In “Revolver“, Rasenberger examines the life and times of Samuel Colt who packed many lifetimes into his short 47 years. With the showmanship of P.T. Barnum and Buffalo Bill, with his intense lobbying efforts to get the military to purchase his weapons, with the foresight to meet the needs of gold miners and settlers rushing West, and with the self-promotion sales skills using publicity, product sampling and public relations, this book should be required reading in business schools today.
Even in his youth, Samuel Colt was inventive. He focused on batteries, underwater mines and waterproof cables. Prior to Colt, guns fired one bullet at a time and then had to be reloaded. After hearing soldiers talk of the possible success of a double-barreled rifle and gun that could shoot without reloading, Colt wanted to create such a weapon by designing a single fixed barrel with a rotating cylinder.
He finally made the mass production of revolvers economically viable in 1835. His was the first practical repeating firearm and thus he contributed to war technology with his “Peacemaker.” His weapon was first used in the War against the Seminoles, but when the Texas Rangers ordered 1,000 revolvers during America’s War with Mexico, Colt’s Patent Fire-Arms Manufacturing Company made him the most famous and the wealthiest man in the U.S. worth $15 million at the time of his death in 1862.

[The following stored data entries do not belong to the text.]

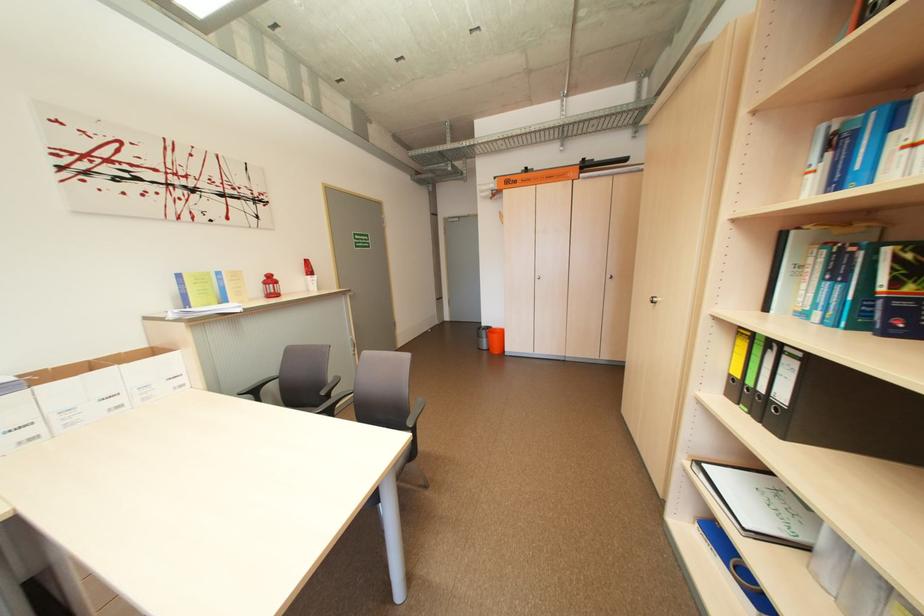 At what (x,y) coordinates should I click in order to perform the action: click on lever door handle. Please return your answer as a coordinate pair (x, y). The height and width of the screenshot is (616, 924). Looking at the image, I should click on (653, 300). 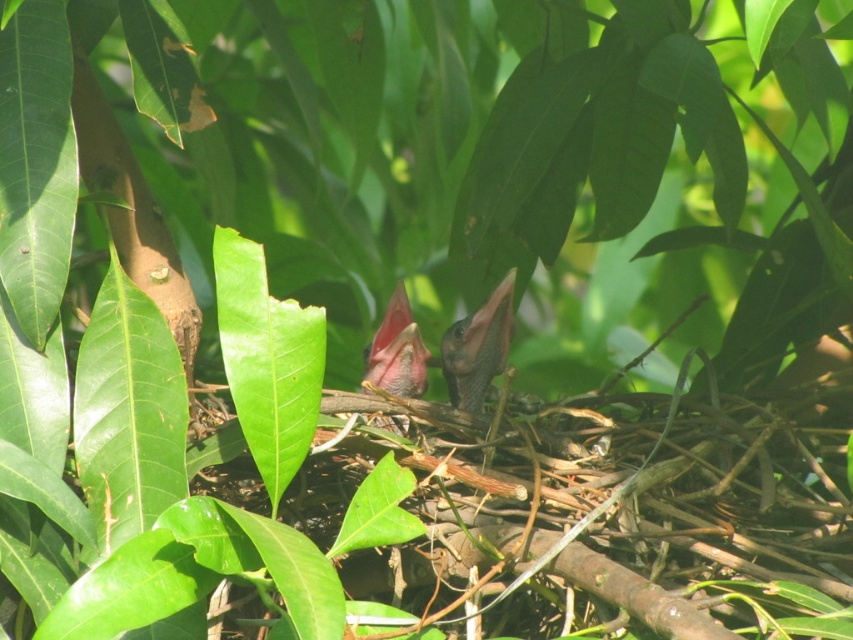 Can you confirm if smooth black beak at center is wider than pink matte beak at center?

Indeed, smooth black beak at center has a greater width compared to pink matte beak at center.

Looking at this image, does smooth black beak at center have a greater height compared to pink matte beak at center?

Indeed, smooth black beak at center has a greater height compared to pink matte beak at center.

Between point (445, 353) and point (402, 394), which one is positioned in front?

Point (402, 394)

Where is `smooth black beak at center`? This screenshot has height=640, width=853. smooth black beak at center is located at coordinates (479, 348). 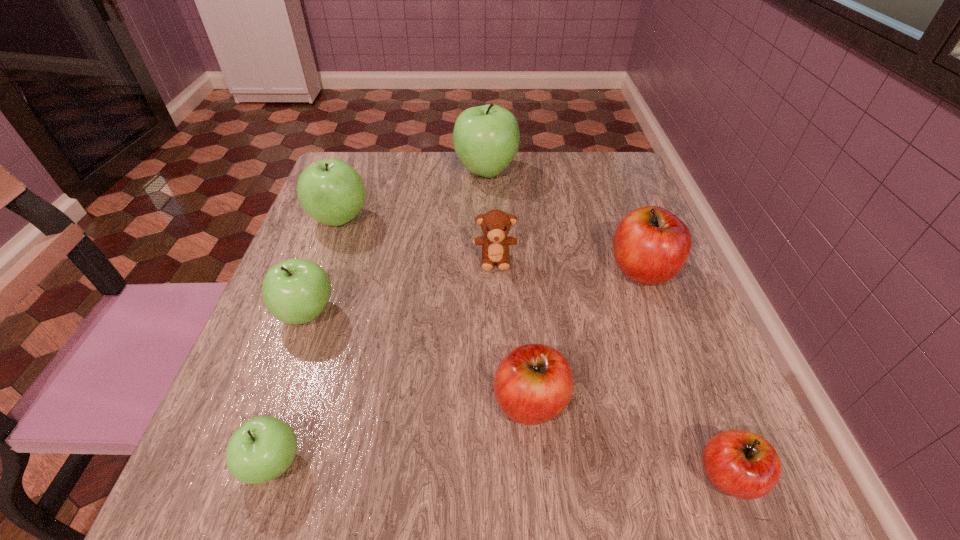 Image resolution: width=960 pixels, height=540 pixels. In order to click on the smallest red apple in this screenshot , I will do `click(742, 464)`.

Find the location of a particular element. vacant space located on the right of the farthest object is located at coordinates (620, 171).

The width and height of the screenshot is (960, 540). Find the location of `vacant space located on the back of the seventh nearest object`. vacant space located on the back of the seventh nearest object is located at coordinates (358, 168).

The height and width of the screenshot is (540, 960). Identify the location of free region located 0.120m on the left of the farthest red apple. (549, 270).

Where is `vacant region located 0.120m on the front of the second nearest green apple`? Image resolution: width=960 pixels, height=540 pixels. vacant region located 0.120m on the front of the second nearest green apple is located at coordinates (276, 400).

What are the coordinates of `vacant space located on the left of the second smallest red apple` in the screenshot? It's located at (409, 402).

Identify the location of free space located on the face of the brown teddy bear. (499, 384).

The height and width of the screenshot is (540, 960). I want to click on vacant space located 0.190m on the right of the smallest green apple, so click(x=439, y=464).

I want to click on free location located on the left of the nearest red apple, so click(x=414, y=476).

At what (x,y) coordinates should I click in order to perform the action: click on object located in the far left corner section of the desktop. Please return your answer as a coordinate pair (x, y). The image size is (960, 540). Looking at the image, I should click on (330, 191). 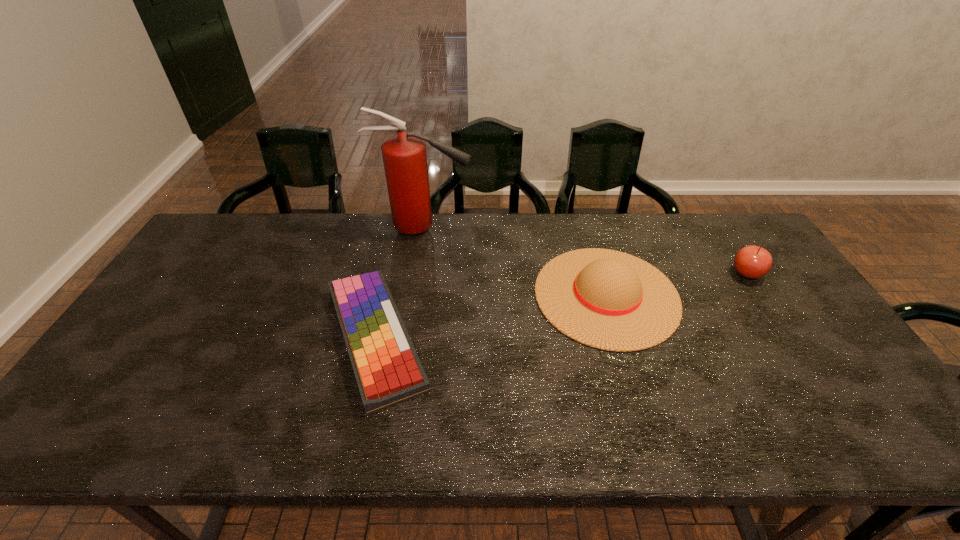 Locate an element on the screen. The image size is (960, 540). free space that is in between the third object from left to right and the apple is located at coordinates (677, 284).

Locate an element on the screen. free space between the rightmost object and the bonnet is located at coordinates (677, 284).

Find the location of a particular element. free space between the computer keyboard and the tallest object is located at coordinates point(399,282).

The height and width of the screenshot is (540, 960). In order to click on vacant area that lies between the third object from left to right and the shortest object in this screenshot , I will do `click(491, 316)`.

Choose which object is the second nearest neighbor to the rightmost object. Please provide its 2D coordinates. Your answer should be formatted as a tuple, i.e. [(x, y)], where the tuple contains the x and y coordinates of a point satisfying the conditions above.

[(404, 156)]

The width and height of the screenshot is (960, 540). In order to click on object that can be found as the second closest to the bonnet in this screenshot , I will do `click(404, 156)`.

Where is `free spot that satisfies the following two spatial constraints: 1. on the back side of the bonnet; 2. at the nozzle of the fire extinguisher`? Image resolution: width=960 pixels, height=540 pixels. free spot that satisfies the following two spatial constraints: 1. on the back side of the bonnet; 2. at the nozzle of the fire extinguisher is located at coordinates (587, 228).

At what (x,y) coordinates should I click in order to perform the action: click on free location that satisfies the following two spatial constraints: 1. at the nozzle of the second object from right to left; 2. on the left side of the tallest object. Please return your answer as a coordinate pair (x, y). Image resolution: width=960 pixels, height=540 pixels. Looking at the image, I should click on (414, 295).

Where is `vacant position in the image that satisfies the following two spatial constraints: 1. at the nozzle of the farthest object; 2. on the left side of the apple`? The height and width of the screenshot is (540, 960). vacant position in the image that satisfies the following two spatial constraints: 1. at the nozzle of the farthest object; 2. on the left side of the apple is located at coordinates (417, 273).

This screenshot has width=960, height=540. In order to click on free space that satisfies the following two spatial constraints: 1. on the back side of the rightmost object; 2. on the left side of the third object from left to right in this screenshot , I will do `click(600, 273)`. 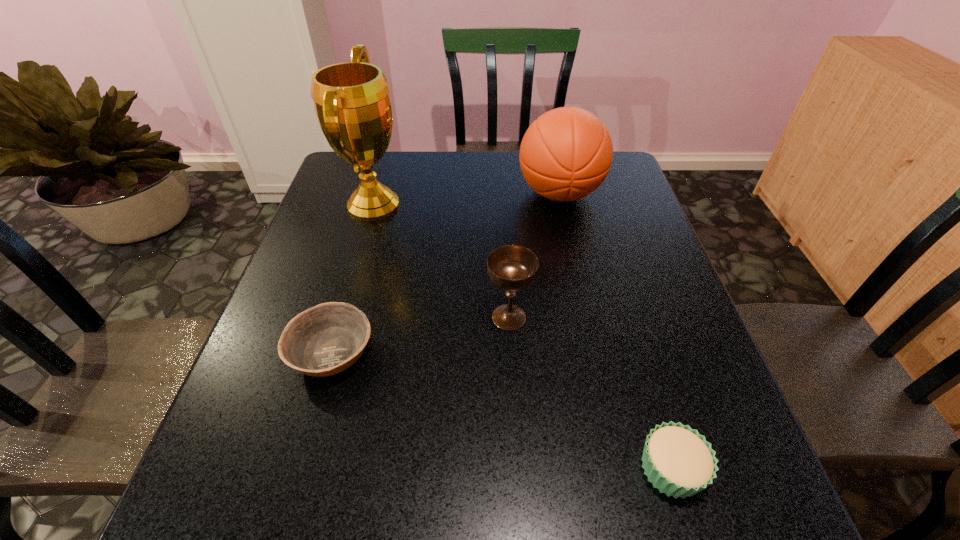 You are a GUI agent. You are given a task and a screenshot of the screen. Output one action in this format:
    pyautogui.click(x=<x>, y=<y>)
    Task: Click on the vacant region that satisfies the following two spatial constraints: 1. on the back side of the bowl; 2. on the right side of the chalice
    This screenshot has height=540, width=960.
    Given the screenshot: What is the action you would take?
    pyautogui.click(x=343, y=317)

Find the location of a particular element. This screenshot has height=540, width=960. free spot that satisfies the following two spatial constraints: 1. on the front-facing side of the tallest object; 2. on the right side of the cupcake is located at coordinates [298, 468].

You are a GUI agent. You are given a task and a screenshot of the screen. Output one action in this format:
    pyautogui.click(x=<x>, y=<y>)
    Task: Click on the vacant point that satisfies the following two spatial constraints: 1. on the front-facing side of the award; 2. on the back side of the bowl
    
    Given the screenshot: What is the action you would take?
    pyautogui.click(x=331, y=353)

Where is `free space that satisfies the following two spatial constraints: 1. on the front-facing side of the tallest object; 2. on the right side of the third tallest object`? The height and width of the screenshot is (540, 960). free space that satisfies the following two spatial constraints: 1. on the front-facing side of the tallest object; 2. on the right side of the third tallest object is located at coordinates (342, 317).

Identify the location of free point that satisfies the following two spatial constraints: 1. on the front-facing side of the chalice; 2. on the left side of the award. (342, 317). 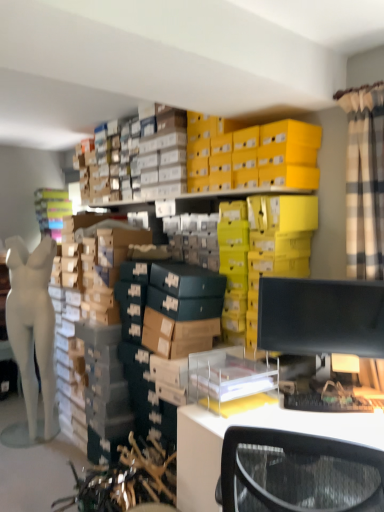 Question: From the image's perspective, is black matte monitor at right above or below white plastic desk at lower right?

Choices:
 (A) below
 (B) above

Answer: (B)

Question: Considering their positions, is black matte monitor at right located in front of or behind white plastic desk at lower right?

Choices:
 (A) behind
 (B) front

Answer: (A)

Question: Based on their relative distances, which object is nearer to the white matte mannequin at left?

Choices:
 (A) white plastic desk at lower right
 (B) black matte monitor at right

Answer: (A)

Question: Which of these objects is positioned closest to the white matte mannequin at left?

Choices:
 (A) black matte monitor at right
 (B) white plastic desk at lower right

Answer: (B) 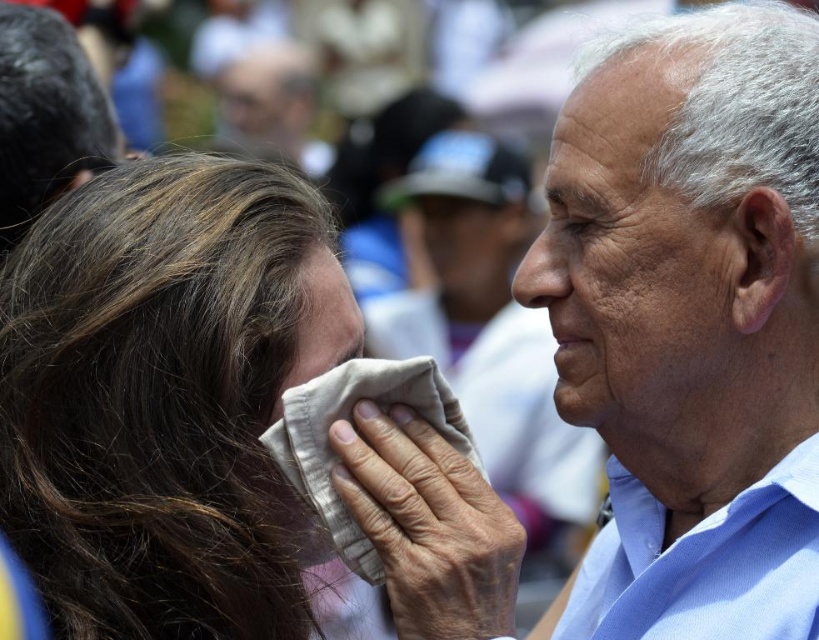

But it was his sophisticated manufacturing with the use of interchangeable parts that helped him to become one of the first industrialists to use assembly line production. He featured art by painter George Catlin in his advertisements and used celebrity endorsements from stars like Sam Houston and testimony from individual soldiers to attest to the weapons’ accuracy and effectiveness.
He had custom made revolvers engraved and assembled with pearl grips to present to world leaders as he traveled abroad. These gifts would help secure foreign patents as well. Thus, he was a pioneer in advertising, product placement and mass marketing, and was so successful that his name became a household word.
His inventive skills weren’t limited: he even teamed with Samuel Morse to run telegraph lines underwater, he invented tinfoil cartridges for the Army and he hired Eli Whitney Blake to help him make the first revolving-breech pistols that used seven and a half inch barrels for accuracy, shorter chambers and a better loading level which helped market these sidearms to civilians so one could fire six times without reloading.
He advertised in newspapers, hired authors to write stories in magazines and travel guides and paid one magazine to fill 29 pages with illustrations and stories of his factory in Hartford, Connecticut. He reprinted stories that mentioned his weapons and gave editors free revolvers. He introduced the phrase “new and improved” to the advertising world, trademarked his signature and sold to both the North and the South during the Civil War.
He was commissioned as a colonel by the state of Connecticut, produced 400,000 revolvers with each barrel stamped with his name and thus demonstrated the commercial value of trademark and name recognition. His weapons were so sought after that in the East, one could be purchased for $25 but in the West, each sold for $500. At the time of his death from gout, his estate was valued at $384,000,000 in 2019 dollars.
Barbara Tucker, professor of history at Eastern Connecticut State University, said that Colt’s marketing techniques transformed the firearm from a utilitarian object to a symbol of American identity. “His revolvers became associated with patriotism, individualism and technical supremacy.” But perhaps his real legacy, Tucker says, was that, “his fortune trained toolmakers and machinists for years to come although historians hold him responsible for the Industrial Revolution in the East and Manifest Destiny in the West.”
But Colt also at times faced bankruptcy, drank, womanized, smuggled guns to Russia, bribed politicians, emasculated his competitors and committed fraud. He was such a huckster that he even sold hits of laughing gas to the public in order to finance his gun factory. Still, he embodied America’s ambition, color, ingenuity, entrepreneurship and wealth at the same time. He personifies America’s gun culture and even to this day he’s known as the “Revolver Man.”